Below are records with pictures. Reproduce exactly the lines from the line with "Cser-Palkovics elmondása szerint" to the line with "soleggiato. Lunedì 1.", inclusive, and leave each picture out.

[Opening ENTRIES PROVIDED section]

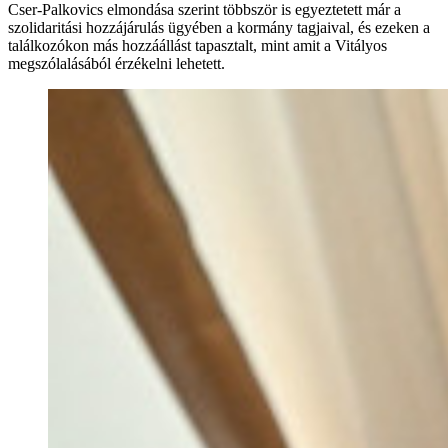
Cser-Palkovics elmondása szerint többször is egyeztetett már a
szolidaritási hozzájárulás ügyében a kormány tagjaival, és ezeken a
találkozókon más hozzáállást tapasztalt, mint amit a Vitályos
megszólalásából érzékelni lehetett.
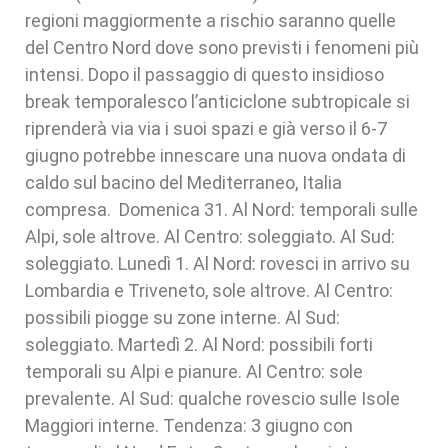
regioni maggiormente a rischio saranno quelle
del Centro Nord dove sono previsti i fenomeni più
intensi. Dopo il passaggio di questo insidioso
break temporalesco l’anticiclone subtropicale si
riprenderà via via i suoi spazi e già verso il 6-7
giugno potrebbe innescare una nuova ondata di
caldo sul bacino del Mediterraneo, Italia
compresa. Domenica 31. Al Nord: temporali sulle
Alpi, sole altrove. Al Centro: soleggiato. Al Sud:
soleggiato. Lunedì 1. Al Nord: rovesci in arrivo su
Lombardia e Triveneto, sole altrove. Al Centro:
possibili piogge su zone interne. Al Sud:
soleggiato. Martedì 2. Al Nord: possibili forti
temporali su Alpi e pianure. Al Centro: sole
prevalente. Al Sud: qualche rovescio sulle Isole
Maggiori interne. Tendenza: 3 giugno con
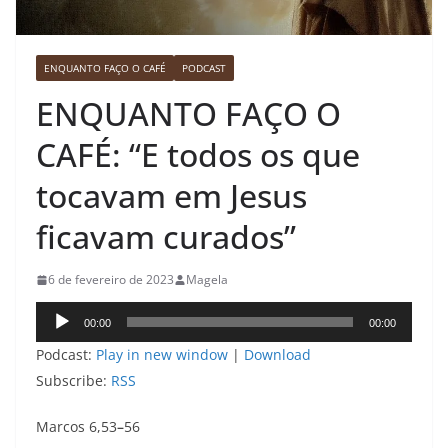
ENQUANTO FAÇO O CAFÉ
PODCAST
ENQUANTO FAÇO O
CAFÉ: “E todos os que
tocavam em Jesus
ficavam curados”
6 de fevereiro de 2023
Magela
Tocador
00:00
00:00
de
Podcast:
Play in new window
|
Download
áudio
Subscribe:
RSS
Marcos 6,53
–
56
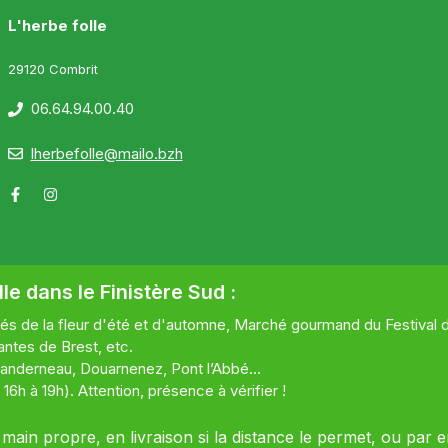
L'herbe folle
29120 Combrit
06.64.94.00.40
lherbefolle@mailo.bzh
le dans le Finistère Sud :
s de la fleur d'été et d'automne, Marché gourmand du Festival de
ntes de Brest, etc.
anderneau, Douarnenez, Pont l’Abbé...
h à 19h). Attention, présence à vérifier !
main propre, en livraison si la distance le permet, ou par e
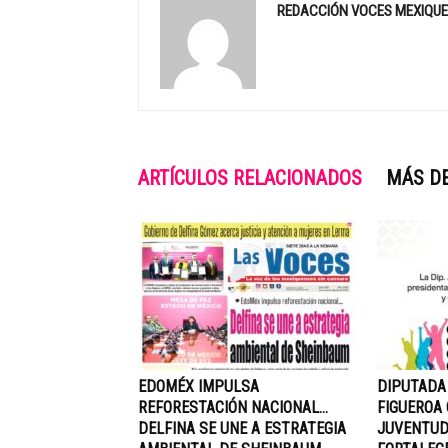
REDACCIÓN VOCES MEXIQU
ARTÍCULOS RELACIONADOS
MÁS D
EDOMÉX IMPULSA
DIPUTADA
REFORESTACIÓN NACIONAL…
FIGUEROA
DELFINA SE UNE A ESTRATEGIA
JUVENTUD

[Closing ENTRIES PROVIDED section]
[Opening ENTRIES PROVIDED section]

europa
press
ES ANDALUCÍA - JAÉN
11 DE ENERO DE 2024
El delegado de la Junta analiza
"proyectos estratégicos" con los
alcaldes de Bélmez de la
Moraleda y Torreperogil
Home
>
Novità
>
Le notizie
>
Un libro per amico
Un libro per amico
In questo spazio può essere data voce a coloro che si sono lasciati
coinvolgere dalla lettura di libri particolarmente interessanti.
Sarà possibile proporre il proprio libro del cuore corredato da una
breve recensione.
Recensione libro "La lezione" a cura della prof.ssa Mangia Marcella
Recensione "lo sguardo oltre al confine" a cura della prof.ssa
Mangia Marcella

[Closing ENTRIES PROVIDED section]

- RESPONSE TO THIS TASK -
Cser-Palkovics elmondása szerint többször is egyeztetett már a
szolidaritási hozzájárulás ügyében a kormány tagjaival, és ezeken a
találkozókon más hozzáállást tapasztalt, mint amit a Vitályos
megszólalásából érzékelni lehetett.
regioni maggiormente a rischio saranno quelle
del Centro Nord dove sono previsti i fenomeni più
intensi. Dopo il passaggio di questo insidioso
break temporalesco l’anticiclone subtropicale si
riprenderà via via i suoi spazi e già verso il 6-7
giugno potrebbe innescare una nuova ondata di
caldo sul bacino del Mediterraneo, Italia
compresa. Domenica 31. Al Nord: temporali sulle
Alpi, sole altrove. Al Centro: soleggiato. Al Sud:
soleggiato. Lunedì 1. Al Nord: rovesci in arrivo su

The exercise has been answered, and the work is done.